In the event that the ISO's post-petition sales that SCE made to
the ISO are treated independently of the purchases made by SCE,
SCE would have an administrative claim against PG&E on various
legal theories in an amount that represents that portion of
post-petition sales of energy and ancillary services that were
sold to the ISO and subsequently or simultaneously sold by the
ISO to PG&E. SCE estimates such contingent administrative claim
for April, 2001 to be in an unluquidated amount up to $20.3
million, which includes the sale of energy, ancillary services
and certain other credits. This claim represents the total gross
credit earned by SCE sales to the ISO, with the amount allocated
to PG&E based upon historical data. This claim is further
subject to adjustment based on new Orders and information of the
Federal Energy Regulatory Commission (FERC).

FERC is currently conducting hearings on refunds for sales of
electricity in California spot markets from October 2, 2000
through June 20, 2001. As a result, the ISO continues to make
changes in past statements, resulting in changes in the amounts
owed to various participants.

      (15) SCE asserts an Administrative Claim for compensation
arising from Transmission Owner Credits for the period April 1,
2001 through April 30, 2001.

SCE, as transmission owner, receives various charges and credits
from the ISO for wheeling, congestion and transmission access
charges. As a transmission owner, SCE generally receives a
credit from the ISO for wheeling, congestion and transmission
revenues that the ISO receives from third parties who use the
transmission system (a Transmission Owner Credit).
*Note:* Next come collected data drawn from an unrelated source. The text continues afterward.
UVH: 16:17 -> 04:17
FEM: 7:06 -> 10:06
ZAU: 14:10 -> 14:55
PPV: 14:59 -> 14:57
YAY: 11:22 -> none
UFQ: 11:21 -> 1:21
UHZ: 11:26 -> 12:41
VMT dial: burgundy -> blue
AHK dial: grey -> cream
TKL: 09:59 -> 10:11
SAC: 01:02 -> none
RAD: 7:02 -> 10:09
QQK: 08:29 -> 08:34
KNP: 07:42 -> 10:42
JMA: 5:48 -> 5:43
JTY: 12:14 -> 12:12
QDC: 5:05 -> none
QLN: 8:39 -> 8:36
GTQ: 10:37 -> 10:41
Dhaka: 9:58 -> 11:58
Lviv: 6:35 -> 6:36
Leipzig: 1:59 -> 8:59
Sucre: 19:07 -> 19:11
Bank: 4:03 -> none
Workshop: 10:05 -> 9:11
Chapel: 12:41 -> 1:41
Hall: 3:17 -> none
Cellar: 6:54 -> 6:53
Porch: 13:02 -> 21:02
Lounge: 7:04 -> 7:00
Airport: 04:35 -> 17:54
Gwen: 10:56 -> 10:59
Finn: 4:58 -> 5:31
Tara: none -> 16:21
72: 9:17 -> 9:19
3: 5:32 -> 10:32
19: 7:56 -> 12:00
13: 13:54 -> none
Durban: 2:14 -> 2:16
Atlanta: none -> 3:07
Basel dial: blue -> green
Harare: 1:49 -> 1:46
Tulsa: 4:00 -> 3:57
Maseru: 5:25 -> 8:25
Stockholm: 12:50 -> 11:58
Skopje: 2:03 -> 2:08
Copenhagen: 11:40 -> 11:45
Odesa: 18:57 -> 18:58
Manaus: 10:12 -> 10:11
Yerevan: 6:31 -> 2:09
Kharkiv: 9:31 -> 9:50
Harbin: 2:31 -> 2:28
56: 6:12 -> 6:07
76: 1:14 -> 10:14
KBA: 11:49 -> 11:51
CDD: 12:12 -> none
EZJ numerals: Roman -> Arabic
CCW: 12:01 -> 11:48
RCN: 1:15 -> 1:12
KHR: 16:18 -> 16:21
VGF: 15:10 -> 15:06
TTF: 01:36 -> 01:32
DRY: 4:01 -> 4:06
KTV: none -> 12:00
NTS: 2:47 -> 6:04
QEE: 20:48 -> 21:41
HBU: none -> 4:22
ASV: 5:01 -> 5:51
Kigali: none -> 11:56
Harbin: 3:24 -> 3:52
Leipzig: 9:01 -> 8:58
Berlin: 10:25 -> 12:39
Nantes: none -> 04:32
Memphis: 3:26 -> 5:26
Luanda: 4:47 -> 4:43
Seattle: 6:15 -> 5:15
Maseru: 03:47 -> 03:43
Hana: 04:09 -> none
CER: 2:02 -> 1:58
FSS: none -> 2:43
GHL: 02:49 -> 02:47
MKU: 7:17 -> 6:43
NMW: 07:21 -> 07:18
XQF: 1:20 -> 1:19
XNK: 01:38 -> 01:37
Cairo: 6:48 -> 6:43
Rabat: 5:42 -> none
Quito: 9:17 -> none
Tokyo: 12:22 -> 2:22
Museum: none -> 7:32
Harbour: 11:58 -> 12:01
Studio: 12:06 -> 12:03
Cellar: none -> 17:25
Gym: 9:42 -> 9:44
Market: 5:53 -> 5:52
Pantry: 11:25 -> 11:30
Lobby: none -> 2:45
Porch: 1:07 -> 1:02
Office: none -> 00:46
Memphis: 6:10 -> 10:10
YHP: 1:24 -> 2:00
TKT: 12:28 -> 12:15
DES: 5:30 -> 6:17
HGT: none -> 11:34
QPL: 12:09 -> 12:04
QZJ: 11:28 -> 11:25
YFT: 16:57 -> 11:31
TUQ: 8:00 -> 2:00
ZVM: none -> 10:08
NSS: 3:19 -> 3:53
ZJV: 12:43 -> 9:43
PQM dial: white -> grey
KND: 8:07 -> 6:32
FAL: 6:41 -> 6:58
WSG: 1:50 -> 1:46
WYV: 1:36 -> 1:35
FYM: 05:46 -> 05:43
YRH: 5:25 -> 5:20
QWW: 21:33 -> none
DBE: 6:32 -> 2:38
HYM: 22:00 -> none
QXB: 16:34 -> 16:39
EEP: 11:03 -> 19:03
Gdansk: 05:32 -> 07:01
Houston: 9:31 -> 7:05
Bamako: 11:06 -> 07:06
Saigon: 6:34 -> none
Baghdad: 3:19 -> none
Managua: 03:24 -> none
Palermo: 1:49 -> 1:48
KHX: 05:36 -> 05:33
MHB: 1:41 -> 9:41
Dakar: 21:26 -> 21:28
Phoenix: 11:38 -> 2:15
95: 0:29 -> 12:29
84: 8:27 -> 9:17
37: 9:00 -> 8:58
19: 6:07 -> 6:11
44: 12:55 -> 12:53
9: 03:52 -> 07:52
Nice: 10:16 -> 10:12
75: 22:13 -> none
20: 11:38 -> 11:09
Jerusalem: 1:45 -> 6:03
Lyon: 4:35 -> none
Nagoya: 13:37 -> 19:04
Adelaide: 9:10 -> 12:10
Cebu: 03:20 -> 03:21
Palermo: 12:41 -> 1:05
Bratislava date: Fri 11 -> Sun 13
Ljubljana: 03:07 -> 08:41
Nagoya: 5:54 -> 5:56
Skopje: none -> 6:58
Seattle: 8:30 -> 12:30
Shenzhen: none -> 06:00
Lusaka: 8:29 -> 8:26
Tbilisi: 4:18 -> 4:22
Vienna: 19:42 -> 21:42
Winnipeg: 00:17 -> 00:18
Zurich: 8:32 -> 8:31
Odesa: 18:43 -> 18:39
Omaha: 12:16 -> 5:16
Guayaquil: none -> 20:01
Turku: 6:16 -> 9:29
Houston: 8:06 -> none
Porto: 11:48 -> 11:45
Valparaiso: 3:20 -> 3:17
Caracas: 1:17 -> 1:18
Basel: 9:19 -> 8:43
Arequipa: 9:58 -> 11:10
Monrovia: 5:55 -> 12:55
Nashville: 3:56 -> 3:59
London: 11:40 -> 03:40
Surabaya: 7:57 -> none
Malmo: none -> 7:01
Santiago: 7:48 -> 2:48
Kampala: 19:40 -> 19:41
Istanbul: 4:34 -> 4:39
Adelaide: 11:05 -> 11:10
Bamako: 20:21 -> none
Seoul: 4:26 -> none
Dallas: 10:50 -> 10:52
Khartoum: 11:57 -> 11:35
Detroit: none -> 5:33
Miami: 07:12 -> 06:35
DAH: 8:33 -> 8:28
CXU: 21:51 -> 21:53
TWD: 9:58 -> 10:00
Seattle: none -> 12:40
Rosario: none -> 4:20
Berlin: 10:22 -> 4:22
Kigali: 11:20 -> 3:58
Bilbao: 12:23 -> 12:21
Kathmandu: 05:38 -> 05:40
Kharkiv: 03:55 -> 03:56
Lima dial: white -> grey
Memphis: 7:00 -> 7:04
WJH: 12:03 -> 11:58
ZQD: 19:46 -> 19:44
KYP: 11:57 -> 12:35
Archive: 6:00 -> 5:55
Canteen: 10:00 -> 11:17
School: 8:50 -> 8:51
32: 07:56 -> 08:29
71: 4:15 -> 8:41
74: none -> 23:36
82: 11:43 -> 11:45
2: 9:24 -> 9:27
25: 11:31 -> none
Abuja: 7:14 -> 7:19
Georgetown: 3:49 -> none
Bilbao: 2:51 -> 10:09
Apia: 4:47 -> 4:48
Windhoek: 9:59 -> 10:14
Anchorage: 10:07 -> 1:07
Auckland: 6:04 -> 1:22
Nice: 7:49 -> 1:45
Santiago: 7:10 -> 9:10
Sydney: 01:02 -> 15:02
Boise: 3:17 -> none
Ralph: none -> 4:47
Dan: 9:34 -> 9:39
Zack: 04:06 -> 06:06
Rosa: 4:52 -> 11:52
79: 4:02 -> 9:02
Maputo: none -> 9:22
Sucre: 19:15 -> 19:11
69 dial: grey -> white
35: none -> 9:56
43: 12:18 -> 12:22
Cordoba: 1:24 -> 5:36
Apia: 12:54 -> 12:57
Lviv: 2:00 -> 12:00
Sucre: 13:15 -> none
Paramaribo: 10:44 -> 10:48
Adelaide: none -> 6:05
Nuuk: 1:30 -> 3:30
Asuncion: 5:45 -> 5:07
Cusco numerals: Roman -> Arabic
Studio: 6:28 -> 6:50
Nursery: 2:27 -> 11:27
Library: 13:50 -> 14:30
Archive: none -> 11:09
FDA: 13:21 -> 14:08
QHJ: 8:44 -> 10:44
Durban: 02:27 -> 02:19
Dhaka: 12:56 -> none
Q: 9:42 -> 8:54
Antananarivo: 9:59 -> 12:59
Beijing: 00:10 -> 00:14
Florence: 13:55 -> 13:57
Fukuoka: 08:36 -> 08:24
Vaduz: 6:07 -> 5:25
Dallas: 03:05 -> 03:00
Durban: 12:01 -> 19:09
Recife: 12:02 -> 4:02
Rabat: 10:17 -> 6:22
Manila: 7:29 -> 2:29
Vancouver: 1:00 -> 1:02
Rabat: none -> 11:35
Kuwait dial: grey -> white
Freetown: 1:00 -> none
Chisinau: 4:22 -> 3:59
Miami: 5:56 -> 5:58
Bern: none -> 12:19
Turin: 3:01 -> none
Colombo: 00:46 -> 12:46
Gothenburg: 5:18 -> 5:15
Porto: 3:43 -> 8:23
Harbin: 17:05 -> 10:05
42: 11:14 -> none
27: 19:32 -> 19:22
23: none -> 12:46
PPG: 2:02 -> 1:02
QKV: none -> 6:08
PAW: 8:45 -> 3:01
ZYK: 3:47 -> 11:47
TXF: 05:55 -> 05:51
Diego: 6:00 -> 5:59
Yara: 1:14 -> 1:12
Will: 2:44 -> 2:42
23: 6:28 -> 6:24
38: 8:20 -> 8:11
Beginning in
January 2001, SCE has received fractional payments (or credits)
from the ISO, beginning with payments for November 2000
transactions. The ISO provides detailed reports to SCE each
month on the amounts owed to SCE from market participants.

SCE indicates its position that the Transmission Owner Credits
that SCE receives should not be treated separately from the
payments for same that are due to the ISO (i.e. that
Transmission Owner Credits should be based on net amounts.)

SCE estimates that its claim for the portion of the outstanding
net credit balance attributable to PG&E is approximately
$490,603.11 for the period April 1, 2001 through April 30, 2001.
To the extent that Transmission Owner Credits are treated on a
gross basis (i.e. if the obligation to make payments to the ISO
for wheeling and congestion are treated independently of the
transmission owner's right to receive credits from the ISO), SCE
anticipates that its claim could be as high as the total amount
of gross credits that are owed to SCE, as transmission owner.

The post-petition gross credits due to SCE, for the period April
1, 2001 through April 30, 2001, in SCE's estimation, are
approximately $1,605,015.56. Due to the uncertainty as to how
Transmission Owner Credits will be handled, and the uncertainty
as to how and when such unprecedented utility bankruptcy claims
will be settled, SCE has estimated its claim for Transmission
Owner Credits based on gross credits. In the event that PG&E
fails to make payment, SCE may have a claim against PG&E for
lost Transmission Owner Credits on various legal theories. SCE
estimates the value of its claim for Transmission Owner Credits
to be in an unliquidated amount up to $1,605,015.54 subject to
further adjustment.

      (16) SCE asserts an Administrative Claim for compensation
arising from Transmission Owner Credits for the period May 1,
2001 through May 31, 2001.

The ISO operates the transmission lines that are owned by SCE
pursuant to a tariff which sets the terms and conditions for
transmission and related services that the ISO provides as an
operator of California's transmission system. SCE, as
transmission owner, receives various charges and credits from
the ISO for wheeling, congestion and transmission access
charges. As a transmission owner, SCE generally receives a
credit from the ISO for wheeling, congestion and transmission
revenues that the ISO receives from third parties who use the
transmission system (a "Transmission Owner Credit"). Beginning
in January 2001, SCE has received fractional payments (or
credits) from the ISO, beginning with payments for November 2000
transactions. The ISO provides detailed reports to SCE each
month on the amounts owed to SCE from market participants.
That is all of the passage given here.